Un rapporto forte a tal punto che ai Catapano bastava chiedere per ricevere tutto quello che volevano dai Gava. Perché a San Giuseppe Vesuviano, nulla si otteneva, politicamente parlando se prima non si era passati attraverso la trafila assai lenta, ma anche spesso produttiva del Parco Ambrosio, residenza di don Ciccio, detto anche “o’ capostazione”. Stazione importante ed obbligata per tutti coloro che aspiravano ad un posto nella pubblica amministrazione e per i politici locali, sindaci in testa, desiderosi di candidarsi. Ma tutti erano considerati semplicemente dei galoppini elettorali.

Chi contava per Antonio Gava era solo Ciccio Catapano, siamo a ridosso degli anni ottanta, la comunità locale, ceto predominante i commercianti, vive il suo boom economico. San Giuseppe Vesuviano è una enorme torta dalla quale attingono tutti, politica e malavita, questa è luogo di “sfruttamento” per i clan camorristici, della nuova camorra organizzata di Raffaele Cutolo, luogotenente Vincenzo Casillo o’nirone, e della nuova famiglia del duo Alfieri-Fabbrocini. Sono i giorni del rapimento di Ciro Cirillo, ad opera delle Brigate Rosse, il consigliere regionale della d.c., va salvato ad ogni costo, Antonio Gava chiede aiuto a tutti gli amici. Saprà, poi, essere riconoscente. Congetture che restano solo fantasie, l’ex ministro degli Interni dopo sedici anni di processi è uscito assolto da ogni accusa.
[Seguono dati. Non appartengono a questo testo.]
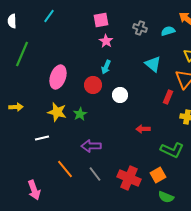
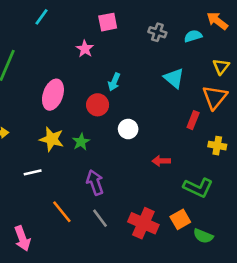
pink star: (106, 41) -> (85, 49), moved
white circle: (120, 95) -> (128, 129), moved
purple arrow: (91, 146) -> (95, 182), turned 72
green semicircle: (166, 197) -> (203, 236), moved

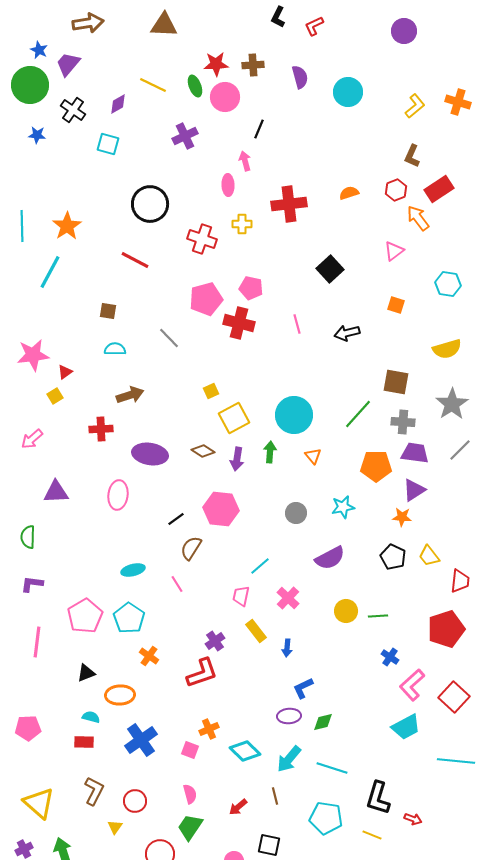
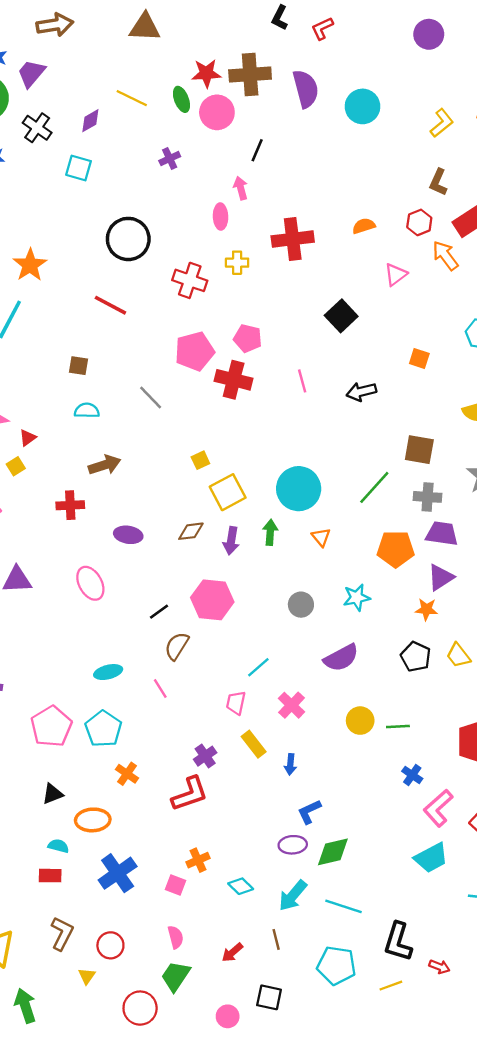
brown cross: (253, 65) -> (250, 75), size x1.6
purple semicircle: (300, 77) -> (306, 89), size x1.4
purple cross: (185, 136) -> (170, 159), size x0.7
pink triangle: (394, 251) -> (396, 274), moved
brown diamond: (203, 451) -> (191, 531), turned -40
purple ellipse: (150, 454) -> (128, 535), size x0.7
pink ellipse: (118, 495) -> (90, 583), turned -36
green diamond: (323, 722) -> (333, 852), size x1.4
cyan diamond: (245, 751) -> (241, 886), size x0.7
yellow line: (372, 835) -> (391, 986), turned -42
E’ il 1988 da Ministro degli Interni Antonio Gava è in visita a San Giuseppe Vesuviano per inaugurare il nuovo commissariato della Polizia di Stato, in via Scudieri. Ultimati i convenevoli previsti dal protocollo in queste occasioni, Gava riparte alla volta di Roma. Il folto corteo delle auto di scorta, però, devia dal percorso programmato, il veicolo con a bordo il potente uomo politico della D.c. si ferma nel parco Ambrosio (oggi via Michelangelo Ambrosio, imprenditore, rapito e ucciso dalla camorra). Don Antonio, super scortato, non può fare a meno di andare a far visita ad un caro amico, al quinto piano lo attende, il suo Ciccio, don per tutti gli altri. Sarà descritto come un incontro commovente, Catapano è in non buone condizioni di salute. Questo gesto sigillerà definitivamente il valore che la famiglia sangiuseppese rappresentò per i potenti Gava.